When using the following code, the key code paths are:

*{:ok, io} = StringIO.open("", encoding: :unicode) # Starts a StringIO 
GenServer*
*IO.write(io, <<222>>)*

https://github.com/erlang/otp/blob/56240f084d80de80d5f1c7fef94db68a6f1b81cc/lib/stdlib/src/io.erl#L91
=> :io.request(pid, {:put_chars, :unicode,<<222>>}, _ref)

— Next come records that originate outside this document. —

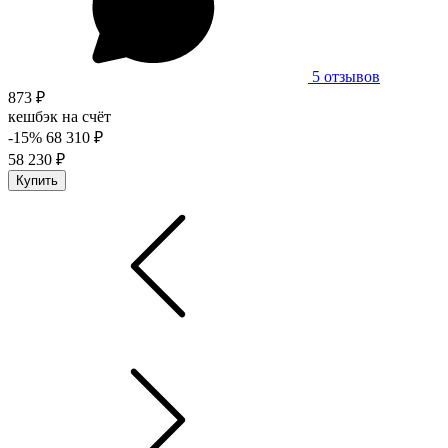
5 отзывов
873 ₽
кешбэк на счёт
-15%
68 310 ₽
58 230 ₽
Купить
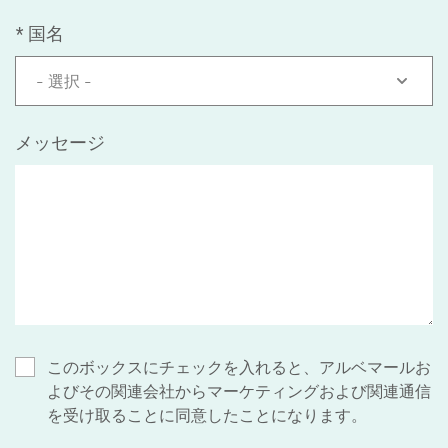
*
国名
- 選択 -
メッセージ
このボックスにチェックを入れると、アルベマールお
よびその関連会社からマーケティングおよび関連通信
を受け取ることに同意したことになります。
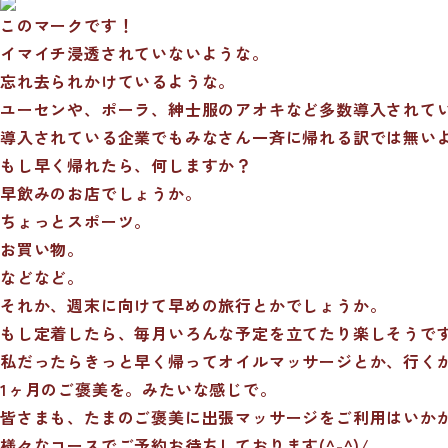
このマークです！
イマイチ浸透されていないような。
忘れ去られかけているような。
ユーセンや、ポーラ、紳士服のアオキなど多数導入されて
導入されている企業でもみなさん一斉に帰れる訳では無い
もし早く帰れたら、何しますか？
早飲みのお店でしょうか。
ちょっとスポーツ。
お買い物。
などなど。
それか、週末に向けて早めの旅行とかでしょうか。
もし定着したら、毎月いろんな予定を立てたり楽しそうで
私だったらきっと早く帰ってオイルマッサージとか、行くかも
1ヶ月のご褒美を。みたいな感じで。
皆さまも、たまのご褒美に出張マッサージをご利用はいか
様々なコースでご予約お待ちしております(^-^)/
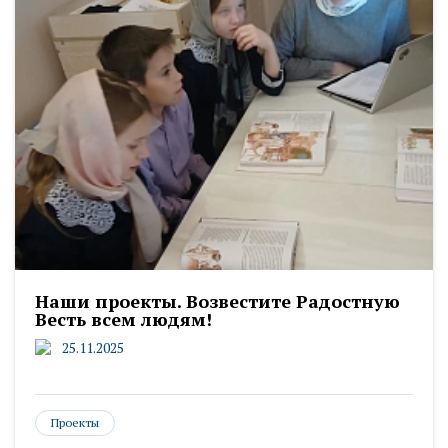
Наши проекты. Возвестите Радостную
Весть всем людям!
25.11.2025
Проекты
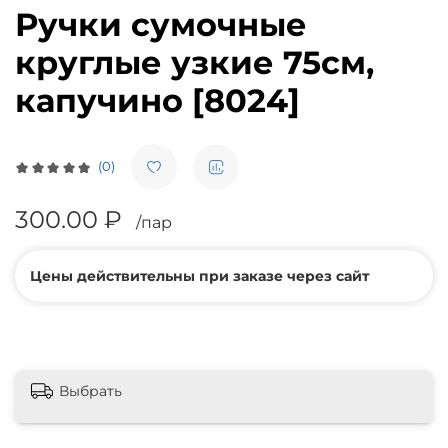
Ручки сумочные
круглые узкие 75см,
капучино [8024]
(0)
300.00 ₽
/пар
Цены действительны при заказе через сайт
Выбрать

https://github.com/elixir-lang/elixir/blob/a64d42f5d3cb6c32752af9d3312897e8cd5bb7ec/lib/elixir/lib/string_io.ex#L289
=> {{:error, req}, state}

https://github.com/erlang/otp/blob/56240f084d80de80d5f1c7fef94db68a6f1b81cc/lib/stdlib/src/io.erl#L340
=> badarg

https://github.com/erlang/otp/blob/56240f084d80de80d5f1c7fef94db68a6f1b81cc/lib/stdlib/src/io.erl#L99
=> raises argument error without any additional info

Based on this, I think multiple things are needed:


   1. `io:conv_reason/1` needs to accept a new tuple for the error
      1. I would return the error directly from 
      `unicode:characters_to_binary/3`: {:error, {:encoding, result}}
      2. where result: {error, binary(), RestData} | {incomplete, binary(), 
      binary()}
   2. `io:o_request/2` needs to handle that new error and raise a better 
   error
      1. new error kind?
      2. existing badarg with more detail data?
   3. All those sources need to produce the new error (does not produce OTP 
   incompatibility in Elixir sind everything unknown is converted to badarg):
      1. `StringIO.put_chars/4`
      2. `file_io_server:put_chars/3`
      3. `group:io_request/5`
      4. `standard_error:wrap_characters_to_binary/3`
      5. `user_drv:io_command/1`
      6. `user:wrap_characters_to_binary/2`
      7. `ssh_cli:io_request/4`
   
Does that sound like I'm going into the right direction?

If yes: Should that be one PR in OTP or several?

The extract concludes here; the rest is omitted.